Researchers at Aalto University have developed a new device for spintronics. The results were published in the journal Nature communications, and take a step towards the goal of using spintronics to make computer chips and devices for data processing and communication technologies that are small and powerful.
Traditional electronics use an electrical charge to perform calculations that power much of our day-to-day technology. However, engineers are unable to do electronic calculations any faster, as the moving charge creates heat, and we are at the limit of the size and speed of chips before they overheat. Because electronics cannot be scaled down, there is concern that computers may not become more powerful and cheaper at the same rate as they have been over the past 7 decades. This is where spintronics comes in.
“Spin” is a property of particles like electrons in the same way as “charge”. Researchers are excited about using rotation to perform calculations because it avoids the heating problems of today’s computer chips. “If you use spin waves, it’s a spin transfer, you don’t move the load, so you don’t create a warm-up,” says Prof. Sebastiaan van Dijken, who heads the group that wrote the article.
Magnetic materials at the nanoscale
The device made by the team is a Fabry-Perot resonator, a well-known tool in optics for creating light beams with a tightly controlled wavelength. The spin wave version performed by the researchers in this work allows them to control and filter spin waves in devices that are only a few hundred nanometers in diameter.
The devices were made by sandwiching very thin layers of materials with exotic magnetic properties on top of each other. This created a device in which the spin waves in the material would be trapped and canceled out if they were not of the desired frequency. “The concept is new, but easy to implement,” says Dr. Huajun Qin, the first author of the article, “the trick is to make good quality materials, which we have here at Aalto. The fact that it is not difficult to manufacture these devices means that we have plenty of opportunities for exciting new work.
Wireless data processing and analog computation
Problems with accelerating electronics go beyond overheating, they also lead to complications in wireless transmission, as wireless signals have to be converted from their higher frequencies to frequencies than electronic circuits. can handle. This conversion slows down the process and requires energy. Spin wave chips are capable of operating at the microwave frequencies used in mobile phone and wifi signals, which means they have a lot of potential for use in even faster wireless communication technologies and more reliable in the future.
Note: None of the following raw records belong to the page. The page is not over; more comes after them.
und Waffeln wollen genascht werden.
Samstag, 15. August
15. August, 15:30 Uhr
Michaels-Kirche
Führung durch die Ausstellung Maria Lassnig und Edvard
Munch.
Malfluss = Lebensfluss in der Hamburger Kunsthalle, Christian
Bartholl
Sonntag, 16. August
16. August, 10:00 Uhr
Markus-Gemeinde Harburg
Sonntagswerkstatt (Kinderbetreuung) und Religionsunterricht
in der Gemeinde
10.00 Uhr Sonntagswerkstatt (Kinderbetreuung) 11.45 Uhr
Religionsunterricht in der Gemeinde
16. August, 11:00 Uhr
In addition, spin waves can be used to do computation in a faster way than electronic computing at specific tasks. “Electronic computation uses ‘Boolean’ or binary logic to make calculations,” explains Professor van Dijken, “with spin waves, information is transported in the amplitude of the wave, which allows a computation. more analog style. This means that it could be very useful for specific tasks such as image processing or pattern recognition. The great thing about our system is that the size structure of it means that it should be easy to integrate into existing technology ‘
Now that the team has the resonator to filter and control the spin waves, the next steps are to create a complete circuit for them. “To build a magnetic circuit, we need to be able to guide spin waves to functional components, much like conductive electrical channels on electronic chips. We are looking to create similar structures to direct the spin waves, ”explains Dr. Qin.